# Body slinger mechanism up and running!



## YoungHaunter (Oct 5, 2013)

It works! Needs some good tweeking though
The thing has ALOT of power despite the speed


----------



## Lunatic (Oct 3, 2006)

You could use it to throw candy at the tots!


----------



## YoungHaunter (Oct 5, 2013)

It might gouge an eye!


----------



## Joe_31st (Aug 20, 2013)

what are the specs on that cylinder? bore and stroke? Thanks!


----------



## The Pod (Sep 15, 2009)

Lunatic said:


> You could use it to throw candy at the tots!


 looks like it has enough force to toss the candy into the next neighborhood.


----------



## YoungHaunter (Oct 5, 2013)

Hey joe, its a screen door closer, yes i know the hazards, but it was a project from last year.
Ill get to you on the bore, stroke is 9-11 inches i think. Look up any commercial closer with specs


----------



## niblique71 (Dec 2, 2009)

I'm not sure if there are "Stroke Bumpers" inside a screen door closer, So I would see if you could make a bumper for at least the return stroke so that the board lays down onto a piece of wood with something "Soft" on it like a piece of dense foam, instead of relying on the cylinder to stop the energy. The geometry of that return stroke gives the board more mechanical advantage against the cylinder. It might help your slinger last a little longer. Who knows, it might just be fine as is.
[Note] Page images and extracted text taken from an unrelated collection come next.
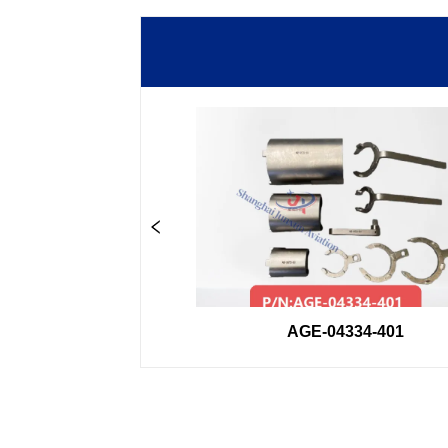
33GSE
AGE-04334-401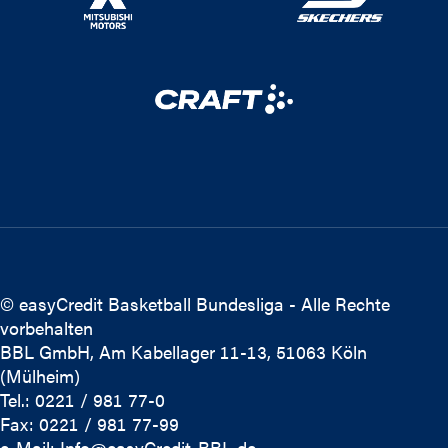
© easyCredit Basketball Bundesliga - Alle Rechte
vorbehalten
BBL GmbH, Am Kabellager 11-13, 51063 Köln
(Mülheim)
Tel.: 0221 / 981 77-0
Fax: 0221 / 981 77-99
e-Mail:
Info@easyCredit-BBL.de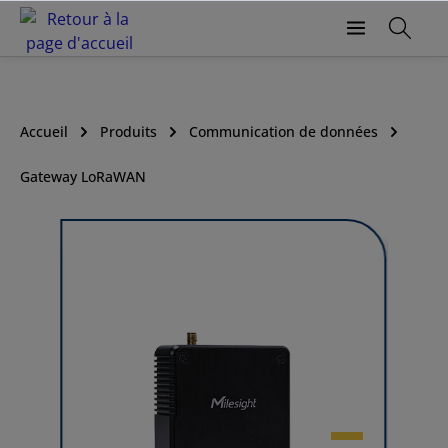
Accueil
Produits
Communication de données
Gateway LoRaWAN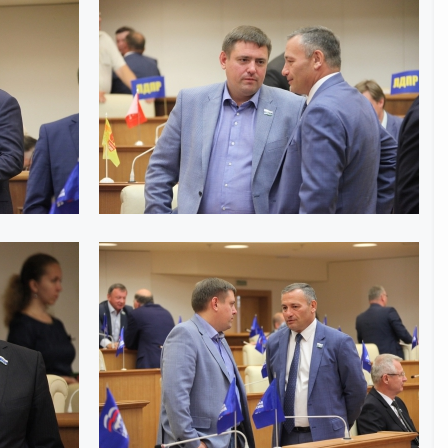
Интернет приемная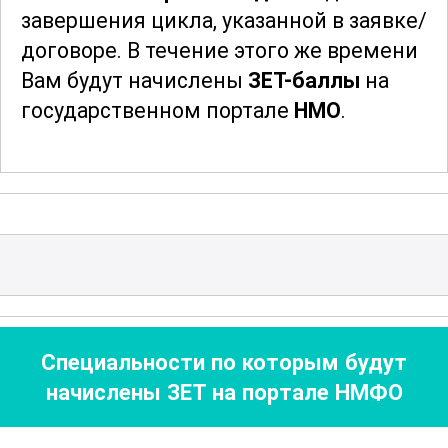
завершения цикла, указанной в заявке/
ориентирован на широкий круг
договоре.
В течение этого же времени
специалистов, включая врачей,
Вам будут начислены
ЗЕТ-баллы
на
медсестер, а также административный
государственном портале
НМО
.
персонал медицинских организаций.
После того, как документ будет
выписан, мы Вам на
электронную почту
отправим скан документа и запросим у
Вас адрес и индекс для отправки
оригинала документа. После отправки
мы сообщим Вам трек-номер для
отслеживания и получения Вашего
Специальности по которым будут
документа об образовании
.
начислены ЗЕТ на портале НМФО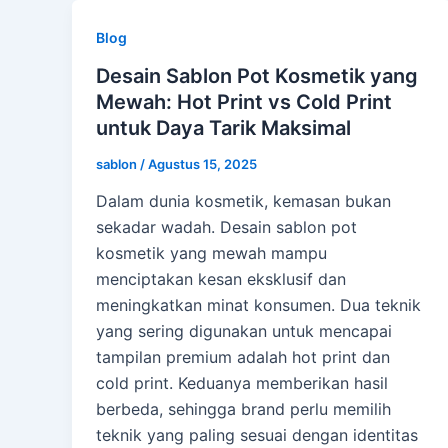
Blog
Desain Sablon Pot Kosmetik yang
Mewah: Hot Print vs Cold Print
untuk Daya Tarik Maksimal
sablon
/
Agustus 15, 2025
Dalam dunia kosmetik, kemasan bukan
sekadar wadah. Desain sablon pot
kosmetik yang mewah mampu
menciptakan kesan eksklusif dan
meningkatkan minat konsumen. Dua teknik
yang sering digunakan untuk mencapai
tampilan premium adalah hot print dan
cold print. Keduanya memberikan hasil
berbeda, sehingga brand perlu memilih
teknik yang paling sesuai dengan identitas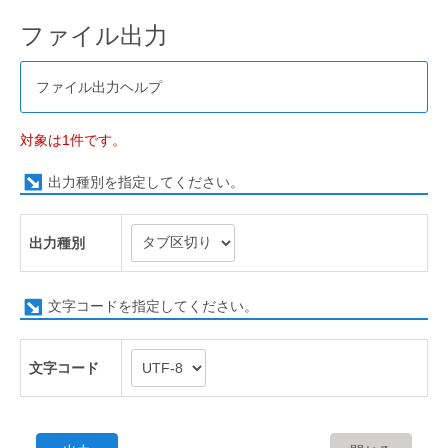
ファイル出力
ファイル出力ヘルプ
対象は1件です。
出力種別を指定してください。
出力種別
文字コードを指定してください。
文字コード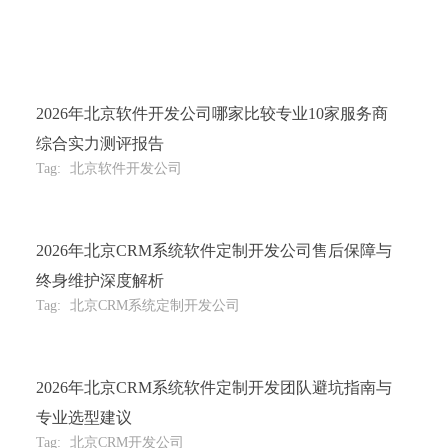
2026年北京软件开发公司哪家比较专业10家服务商
综合实力测评报告
Tag:
北京软件开发公司
2026年北京CRM系统软件定制开发公司售后保障与
终身维护深度解析
Tag:
北京CRM系统定制开发公司
2026年北京CRM系统软件定制开发团队避坑指南与
专业选型建议
Tag:
北京CRM开发公司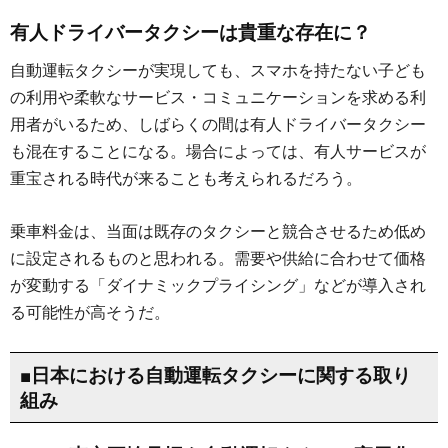
有人ドライバータクシーは貴重な存在に？
自動運転タクシーが実現しても、スマホを持たない子ども
の利用や柔軟なサービス・コミュニケーションを求める利
用者がいるため、しばらくの間は有人ドライバータクシー
も混在することになる。場合によっては、有人サービスが
重宝される時代が来ることも考えられるだろう。
乗車料金は、当面は既存のタクシーと競合させるため低め
に設定されるものと思われる。需要や供給に合わせて価格
が変動する「ダイナミックプライシング」などが導入され
る可能性が高そうだ。
■日本における自動運転タクシーに関する取り
組み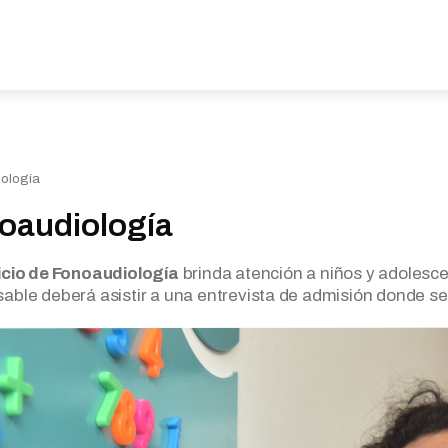
ología
oaudiología
icio de Fonoaudiología
brinda atención a niños y adolesce
able deberá asistir a una entrevista de admisión donde se 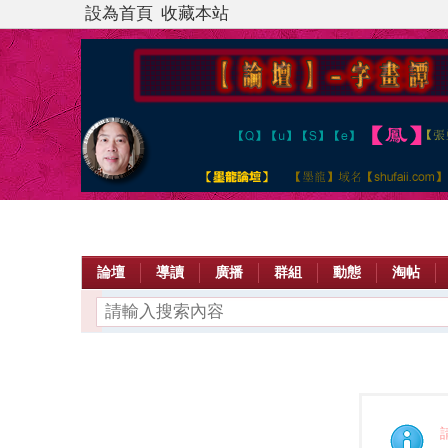
設為首頁
收藏本站
論壇
導讀
廣播
群組
動態
淘帖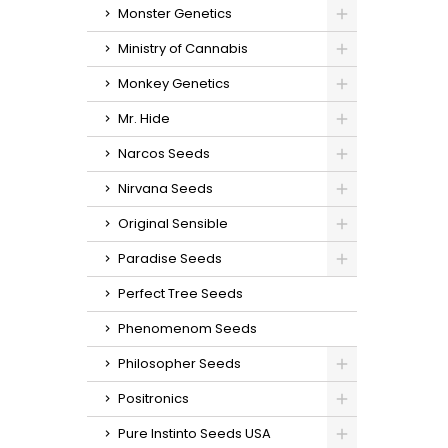
Monster Genetics
Ministry of Cannabis
Monkey Genetics
Mr. Hide
Narcos Seeds
Nirvana Seeds
Original Sensible
Paradise Seeds
Perfect Tree Seeds
Phenomenom Seeds
Philosopher Seeds
Positronics
Pure Instinto Seeds USA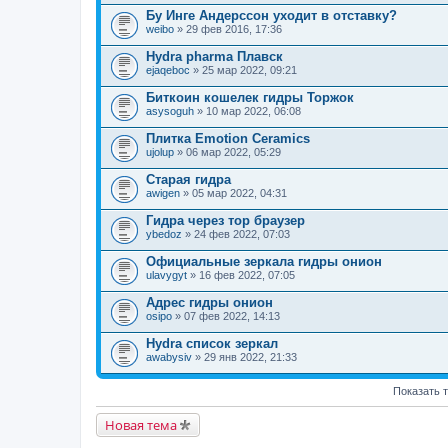
Бу Инге Андерссон уходит в отставку?
weibo
» 29 фев 2016, 17:36
Hydra pharma Плавск
ejaqeboc
» 25 мар 2022, 09:21
Биткоин кошелек гидры Торжок
asysoguh
» 10 мар 2022, 06:08
Плитка Emotion Ceramics
ujolup
» 06 мар 2022, 05:29
Старая гидра
awigen
» 05 мар 2022, 04:31
Гидра через тор браузер
ybedoz
» 24 фев 2022, 07:03
Официальные зеркала гидры онион
ulavygyt
» 16 фев 2022, 07:05
Адрес гидры онион
osipo
» 07 фев 2022, 14:13
Hydra список зеркал
awabysiv
» 29 янв 2022, 21:33
Показать 
Новая тема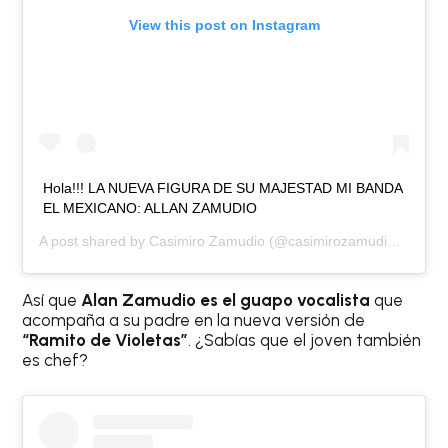
View this post on Instagram
Hola!!! LA NUEVA FIGURA DE SU MAJESTAD MI BANDA
EL MEXICANO: ALLAN ZAMUDIO
A post shared by
Casimiro Zamudio
(@casimirozamudios) on
Ma
Así que
Alan Zamudio es el guapo vocalista
que
acompaña a su padre en la nueva versión de
“Ramito de Violetas”
. ¿Sabías que el joven también
es chef?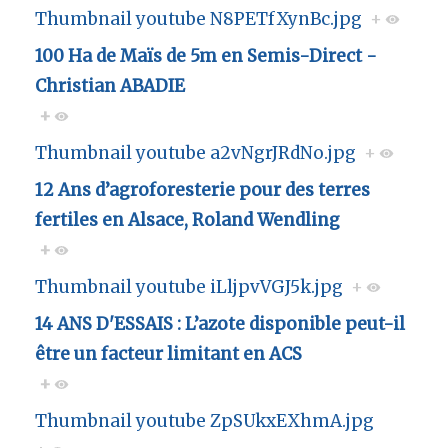
Thumbnail youtube N8PETfXynBc.jpg
+
100 Ha de Maïs de 5m en Semis-Direct -
Christian ABADIE
+
Thumbnail youtube a2vNgrJRdNo.jpg
+
12 Ans d’agroforesterie pour des terres
fertiles en Alsace, Roland Wendling
+
Thumbnail youtube iLljpvVGJ5k.jpg
+
14 ANS D'ESSAIS : L’azote disponible peut-il
être un facteur limitant en ACS
+
Thumbnail youtube ZpSUkxEXhmA.jpg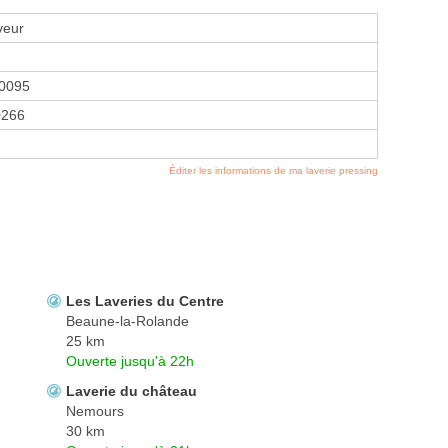
veur
0095
0266
Éditer les informations de ma laverie pressing
Les Laveries du Centre
Beaune-la-Rolande
25 km
Ouverte jusqu'à 22h
Laverie du château
Nemours
30 km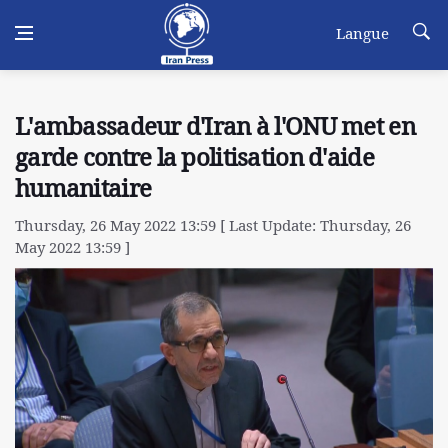
Langue
L'ambassadeur d'Iran à l'ONU met en
garde contre la politisation d'aide
humanitaire
Thursday, 26 May 2022 13:59 [ Last Update: Thursday, 26
May 2022 13:59 ]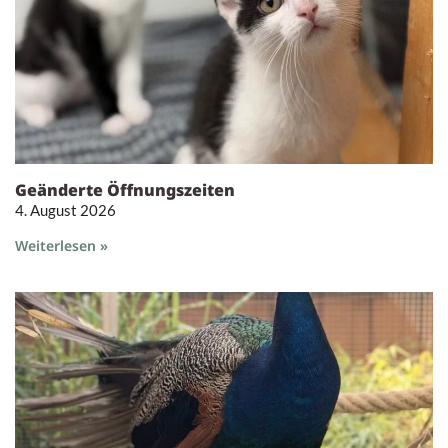
Geänderte Öffnungszeiten
4. August 2026
Weiterlesen »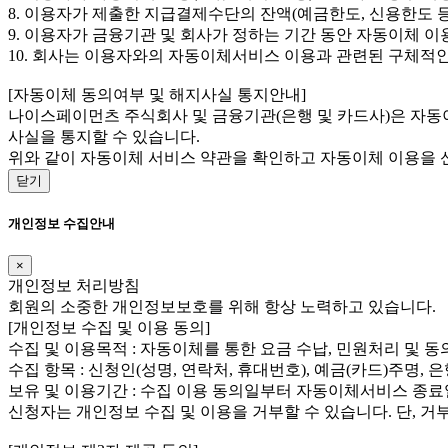
8. 이용자가 제출한 지급결제수단의 잔액(예금한도, 신용한도 
9. 이용자가 금융기관 및 회사가 정하는 기간 동안 자동이체 이
10. 회사는 이용자와의 자동이체서비스 이용과 관련된 구체적
[자동이체 동의여부 및 해지사실 통지안내]
나이스페이먼츠 주식회사 및 금융기관(은행 및 카드사)은 자동이
사실을 통지할 수 있습니다.
위와 같이 자동이체 서비스 약관을 확인하고 자동이체 이용을 
닫기
개인정보 수집안내
×
개인정보 처리방침
회원의 소중한 개인정보보호를 위해 항상 노력하고 있습니다.
[개인정보 수집 및 이용 동의]
수집 및 이용목적 : 자동이체를 통한 요금 수납, 민원처리 및 동
수집 항목 : 신청인(성명, 연락처, 휴대번호), 예금(카드)주명,
보유 및 이용기간 : 수집 이용 동의일부터 자동이체서비스 종료일
신청자는 개인정보 수집 및 이용을 거부할 수 있습니다. 단, 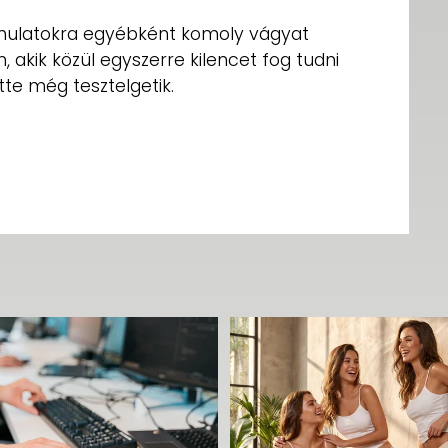
vonulatokra egyébként komoly vágyat
 akik közül egyszerre kilencet fog tudni
őtte még tesztelgetik.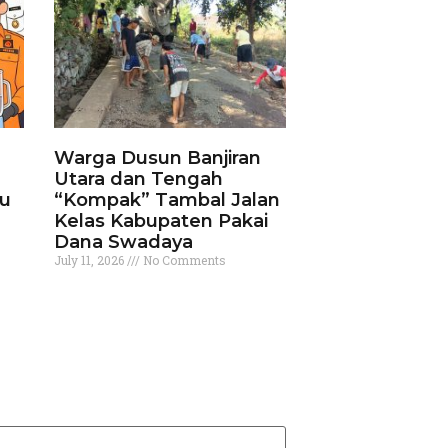
Warga Dusun Banjiran
Utara dan Tengah
ku
“Kompak” Tambal Jalan
Kelas Kabupaten Pakai
Dana Swadaya
July 11, 2026
No Comments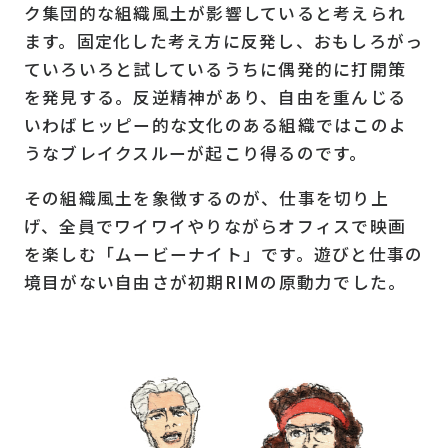
ク集団的な組織風土が影響していると考えられ
ます。固定化した考え方に反発し、おもしろがっ
ていろいろと試しているうちに偶発的に打開策
を発見する。反逆精神があり、自由を重んじる
いわばヒッピー的な文化のある組織ではこのよ
うなブレイクスルーが起こり得るのです。
その組織風土を象徴するのが、仕事を切り上
げ、全員でワイワイやりながらオフィスで映画
を楽しむ「ムービーナイト」です。遊びと仕事の
境目がない自由さが初期RIMの原動力でした。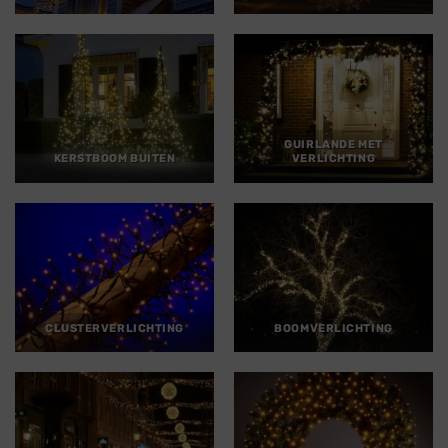
GUIRLANDE MET
KERSTBOOM BUITEN
VERLICHTING
CLUSTERVERLICHTING
BOOMVERLICHTING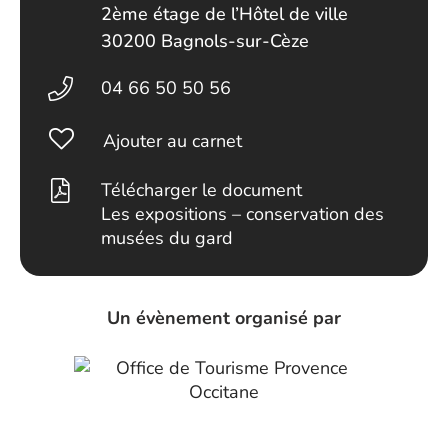
2ème étage de l’Hôtel de ville
30200 Bagnols-sur-Cèze
04 66 50 50 56
Ajouter au carnet
Télécharger le document
Les expositions – conservation des
musées du gard
Un évènement organisé par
Good to see it up and running. So how did you solve your "Speed issue" ??


----------



## Joe_31st (Aug 20, 2013)

YoungHaunter said:


> Hey joe, its a screen door closer, yes i know the hazards, but it was a project from last year.
> Ill get to you on the bore, stroke is 9-11 inches i think. Look up any commercial closer with specs


Gotcha! I have a couple of cylinders that are 12 inches and I didn't know what to use them for. Now this gives me ideas, of course I don't have the time this year to build a new toy.


----------



## YoungHaunter (Oct 5, 2013)

Well the speed was never really an issue i guess, i was judging this prop like a TCT where the speed has to be very fast, this prop is running at the same pace. Its just the placement where the rod is pushing up the prop board that made the difference. 
You can do this with any stroke cylinder virtually, it just depends on where the rod pushes up the prop board. Oh an you can always give away a few cylinders! Haha but no those will suffice for a prop like this


----------



## hauntedyards (Mar 24, 2005)

Pick up a flow control fitting and you could dial it in... man these piston powered props made of wood make me nervous in this lawsuit happy world we live in. lol


----------



## Joe_31st (Aug 20, 2013)

hauntedyards said:


> Pick up a flow control fitting and you could dial it in... man these piston powered props made of wood make me nervous in this lawsuit happy world we live in. lol


I hear ya on that one. When I can, I try to use aluminum to make things lighter so that I don't have to run much pressure. Hopefully, that makes thing safer. Also, I use bolts instead of screws when fastening even with wood so that I make sure fasteners don't pull out (i.e. screws). I also use nylon lock nuts as well. Keep kids a safe distance away from props and things should be pretty safe.


----------



## bfjou812 (Aug 15, 2008)

Joe_31st said:


> I hear ya on that one. When I can, I try to use aluminum to make things lighter so that I don't have to run much pressure. Hopefully, that makes thing safer. Also, I use bolts instead of screws when fastening even with wood so that I make sure fasteners don't pull out (i.e. screws). I also use nylon lock nuts as well. Keep kids a safe distance away from props and things should be pretty safe.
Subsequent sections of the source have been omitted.